Лена сразу сказала, что пришла по делу, но истинную причину своего неожиданного визита открыла только после того, как, обменявшись с ней несколькими незначительными фразами, жена и дети доктора ушли и она осталась с ним с глазу на глаз.

Ничего не скрывая, Лена рассказала Тандиляну о тех глубоких переменах, которые за последнее время произошли в ее отношениях с мужем. Не постеснялась она поведать и о дошедших до нее неприятных слухах. Сама она ничего не видела, не разузнавала и вообще считала бы унизительным следить за мужем, но, говоря по совести, она верит этим слухам, потому что поведение Микаэла только подтверждает их правоту.

Тандилян слушал ее с притворным изумлением и сочувствием. Внимательный взгляд не мог бы, однако, не заметить, что все, о чем она рассказывает, не является для него новостью.

Сейчас Лена просила его лишь об одном: помочь ей положить конец этому ненормальному, неопределенному положению.

— Поверьте, Мадат Осипович, я его ни о чем не прошу, я не нищенка. Я только хочу выяснить свою роль, и готова дать развод, если он этого хочет. Если это необходимо, я сама уйду, только бы избавиться от этого кошмара. Я ни с кем не хотела говорить об этом, даже с братом, Сантуром, и вот пришла к вам…

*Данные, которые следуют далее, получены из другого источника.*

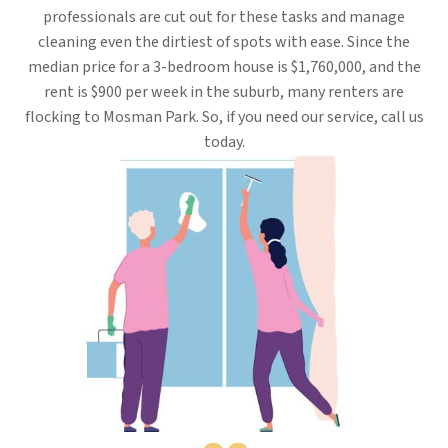
professionals are cut out for these tasks and manage
cleaning even the dirtiest of spots with ease. Since the
median price for a 3-bedroom house is $1,760,000, and the
rent is $900 per week in the suburb, many renters are
flocking to Mosman Park. So, if you need our service, call us
today.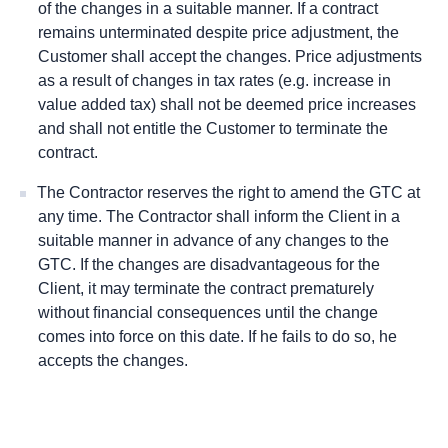
of the changes in a suitable manner. If a contract
remains unterminated despite price adjustment, the
Customer shall accept the changes. Price adjustments
as a result of changes in tax rates (e.g. increase in
value added tax) shall not be deemed price increases
and shall not entitle the Customer to terminate the
contract.
The Contractor reserves the right to amend the GTC at
any time. The Contractor shall inform the Client in a
suitable manner in advance of any changes to the
GTC. If the changes are disadvantageous for the
Client, it may terminate the contract prematurely
without ﬁnancial consequences until the change
comes into force on this date. If he fails to do so, he
accepts the changes.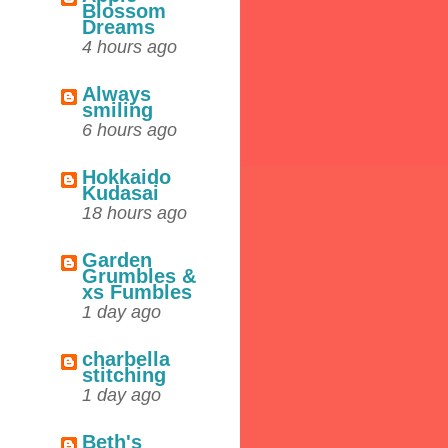
Blossom
Dreams
4 hours ago
Always
smiling
6 hours ago
Hokkaido
Kudasai
18 hours ago
Garden
Grumbles &
xs Fumbles
1 day ago
charbella
stitching
1 day ago
Beth's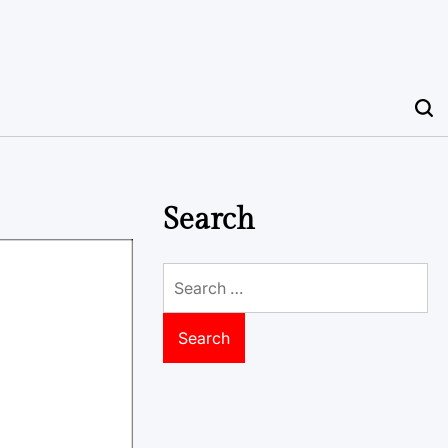
Search
Search
for: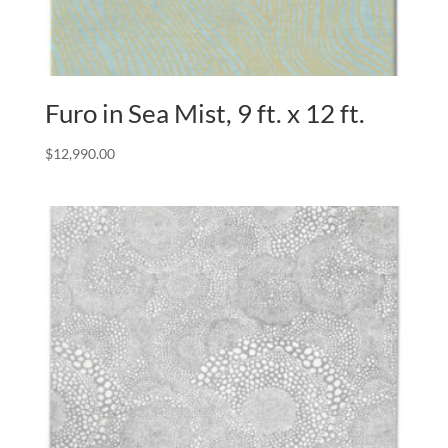
Furo in Sea Mist, 9 ft. x 12 ft.
$
12,990.00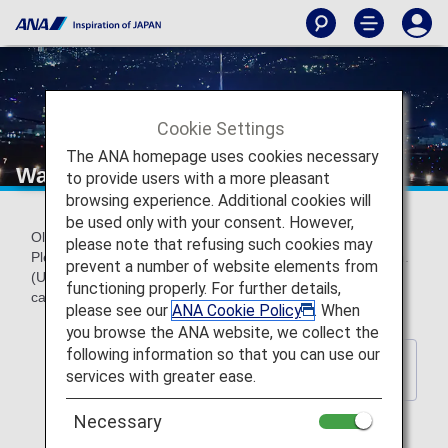
Cookie Settings
The ANA homepage uses cookies necessary
Wallpaper backnumber
to provide users with a more pleasant
browsing experience. Additional cookies will
be used only with your consent. However,
Older official ANA wallpapers can be downloaded for free.
please note that refusing such cookies may
Please choose a wallpaper to match your screen resolution.
prevent a number of website elements from
(Updated every year) *These wallpapers do not contain
functioning properly. For further details,
calendar indications.
please see our
ANA Cookie Policy
. When
you browse the ANA website, we collect the
following information so that you can use our
Back to Wallpaper Download
services with greater ease.
Index Page
Necessary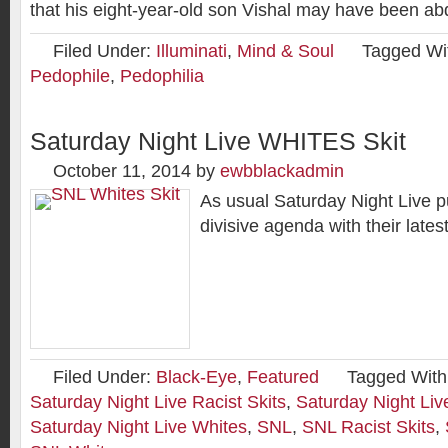
that his eight-year-old son Vishal may have been a
Filed Under:
Illuminati
,
Mind & Soul
Tagged Wi
Pedophile
,
Pedophilia
Saturday Night Live WHITES Skit
October 11, 2014
by
ewbblackadmin
As usual Saturday Night Live pu
divisive agenda with their latest
Filed Under:
Black-Eye
,
Featured
Tagged With
Saturday Night Live Racist Skits
,
Saturday Night Liv
Saturday Night Live Whites
,
SNL
,
SNL Racist Skits
,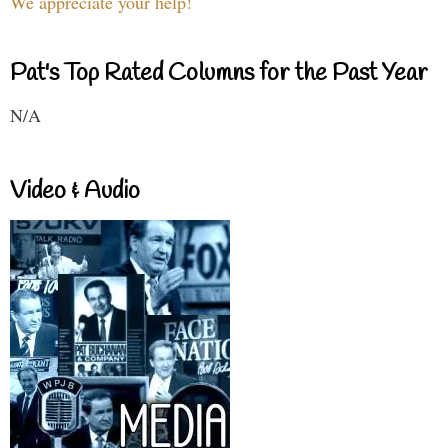
We appreciate your help!
Pat's Top Rated Columns for the Past Year
N/A
Video & Audio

О связи Аразяна с Анной Тандилян узнал совершенно случайно, из ненароком подслушанного разговора между уборщицами клиники.

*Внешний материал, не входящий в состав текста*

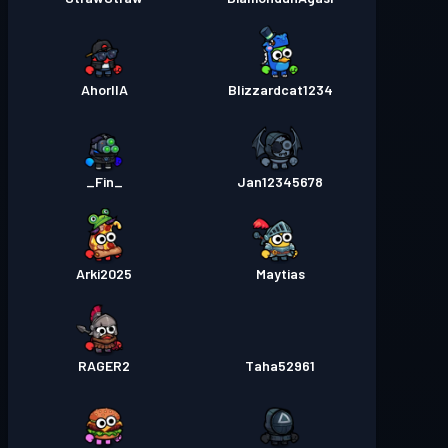
AhorllA
Blizzardcat1234
_Fin_
Jan12345678
Arki2025
Maytias
RAGER2
Taha52961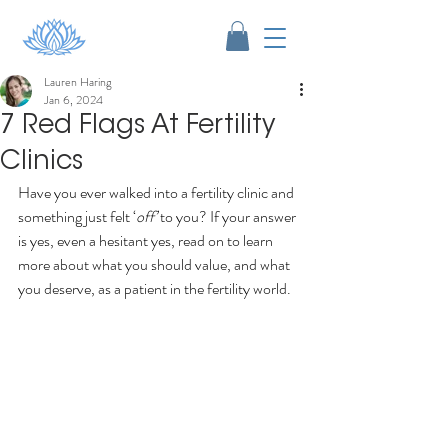
Lauren Haring
Jan 6, 2024
7 Red Flags At Fertility
Clinics
Have you ever walked into a fertility clinic and 
something just felt ‘
off’
 to you? If your answer 
is yes, even a hesitant yes, read on to learn 
more about what you should value, and what 
you deserve, as a patient in the fertility world.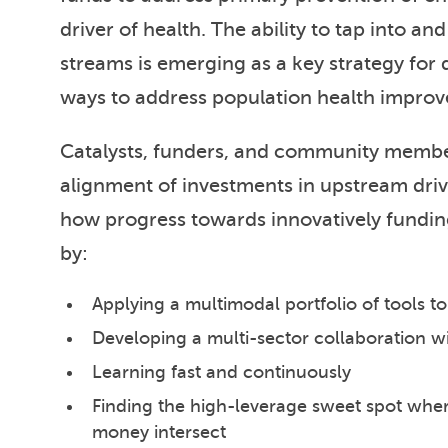
driver of health. The ability to tap into a
streams is emerging as a key strategy for 
ways to address population health impro
Catalysts, funders, and community member
alignment of investments in upstream driv
how progress towards innovatively fundi
by:
Applying a multimodal portfolio of tools t
Developing a multi-sector collaboration 
Learning fast and continuously
Finding the high-leverage sweet spot wher
money intersect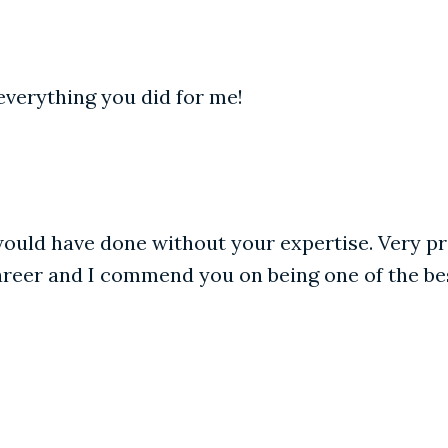
everything you did for me!
ould have done without your expertise. Very pro
areer and I commend you on being one of the be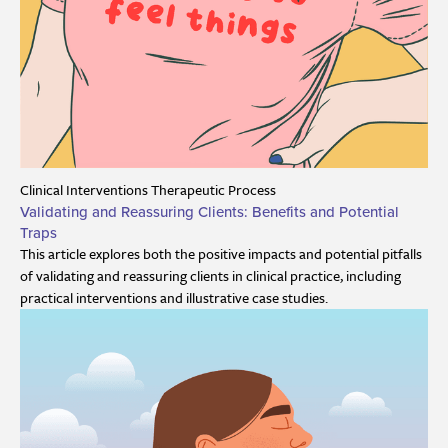
Clinical Interventions
Therapeutic Process
Validating and Reassuring Clients: Benefits and Potential
Traps
This article explores both the positive impacts and potential pitfalls
of validating and reassuring clients in clinical practice, including
practical interventions and illustrative case studies.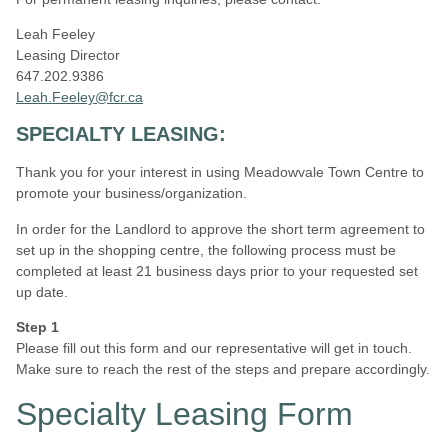
Leah Feeley
Leasing Director
647.202.9386
Leah.Feeley@fcr.ca
SPECIALTY LEASING:
Thank you for your interest in using Meadowvale Town Centre to
promote your business/organization.
In order for the Landlord to approve the short term agreement to
set up in the shopping centre, the following process must be
completed at least 21 business days prior to your requested set
up date.
Step 1
Please fill out this form and our representative will get in touch.
Make sure to reach the rest of the steps and prepare accordingly.
Specialty Leasing Form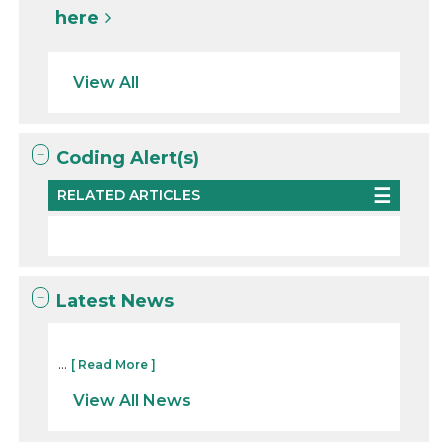
here
View All
Coding Alert(s)
RELATED ARTICLES
Latest News
...
[ Read More ]
View All News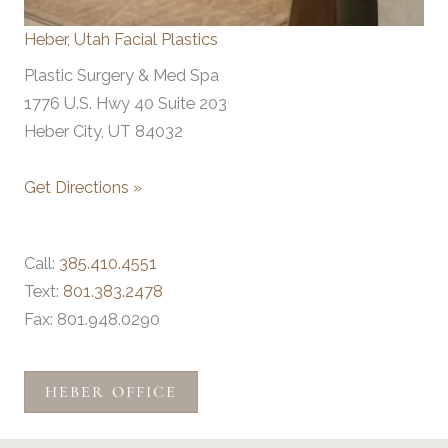
Heber, Utah Facial Plastics
Plastic Surgery & Med Spa
1776 U.S. Hwy 40 Suite 203
Heber City, UT 84032
Get Directions »
Call:
385.410.4551
Text:
801.383.2478
Fax: 801.948.0290
HEBER OFFICE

Работа кончилась, все разошлись. Только Тандилян еще сидел в своем кабинете, ожидая важного телефонного разговора. Вдруг из-за неплотно прикрытой двери до него донеслось:

— …У этой стриженой, говорят, двое детей… Мужа бросила.

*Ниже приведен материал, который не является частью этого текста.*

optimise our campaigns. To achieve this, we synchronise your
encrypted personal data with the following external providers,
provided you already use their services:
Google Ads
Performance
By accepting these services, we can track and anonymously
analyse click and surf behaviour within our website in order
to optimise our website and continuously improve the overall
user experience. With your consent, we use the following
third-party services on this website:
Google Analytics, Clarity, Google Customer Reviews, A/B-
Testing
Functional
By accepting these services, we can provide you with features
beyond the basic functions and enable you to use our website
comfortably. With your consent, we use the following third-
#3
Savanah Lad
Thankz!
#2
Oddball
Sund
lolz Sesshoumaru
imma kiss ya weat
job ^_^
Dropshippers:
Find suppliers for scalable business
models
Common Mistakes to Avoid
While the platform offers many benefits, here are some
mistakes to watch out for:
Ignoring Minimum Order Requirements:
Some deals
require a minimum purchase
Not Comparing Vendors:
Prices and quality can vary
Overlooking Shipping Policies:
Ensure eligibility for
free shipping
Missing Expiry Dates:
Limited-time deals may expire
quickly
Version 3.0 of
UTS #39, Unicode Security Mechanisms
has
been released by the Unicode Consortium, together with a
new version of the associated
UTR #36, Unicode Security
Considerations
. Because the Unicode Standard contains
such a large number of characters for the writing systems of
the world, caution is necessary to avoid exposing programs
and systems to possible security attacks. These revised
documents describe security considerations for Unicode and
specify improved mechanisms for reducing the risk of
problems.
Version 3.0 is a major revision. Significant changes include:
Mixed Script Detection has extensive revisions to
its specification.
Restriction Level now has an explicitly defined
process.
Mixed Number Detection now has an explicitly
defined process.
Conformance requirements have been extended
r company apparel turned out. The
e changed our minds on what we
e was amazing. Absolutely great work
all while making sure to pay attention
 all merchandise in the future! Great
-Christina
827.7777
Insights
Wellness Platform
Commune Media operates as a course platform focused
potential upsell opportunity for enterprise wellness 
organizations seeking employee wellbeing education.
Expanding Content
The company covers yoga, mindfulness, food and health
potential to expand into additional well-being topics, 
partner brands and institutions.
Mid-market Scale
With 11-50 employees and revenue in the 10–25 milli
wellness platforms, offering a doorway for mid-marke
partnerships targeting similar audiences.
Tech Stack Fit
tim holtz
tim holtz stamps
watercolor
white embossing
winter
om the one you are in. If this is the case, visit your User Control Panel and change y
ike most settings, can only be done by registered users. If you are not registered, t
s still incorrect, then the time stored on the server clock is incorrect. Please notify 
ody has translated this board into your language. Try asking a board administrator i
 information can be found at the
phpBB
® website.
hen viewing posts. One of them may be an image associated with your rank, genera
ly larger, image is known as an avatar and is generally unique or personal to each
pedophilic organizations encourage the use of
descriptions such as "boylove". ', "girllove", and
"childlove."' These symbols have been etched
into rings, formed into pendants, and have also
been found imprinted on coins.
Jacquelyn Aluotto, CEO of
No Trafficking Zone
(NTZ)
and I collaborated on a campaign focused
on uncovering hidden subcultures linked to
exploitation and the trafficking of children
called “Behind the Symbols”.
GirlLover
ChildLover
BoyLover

— Пропади она пропадом… Но не похоже это на профессора. Должно быть, сказки…

Уборщицы отошли, и Тандилян больше ничего не слышал. Но и этого было достаточно. Потом он поинтересовался и, к своему удивлению, узнал, что это почти всем, кроме него, давно известно. Знают и молчат. Молчат потому, что это Аразян, а не какой-нибудь Тандилян. Начни копаться — оскорбится и уйдет… А какал клиника в любом городе не захочет заполучить такого врача, как Аразян?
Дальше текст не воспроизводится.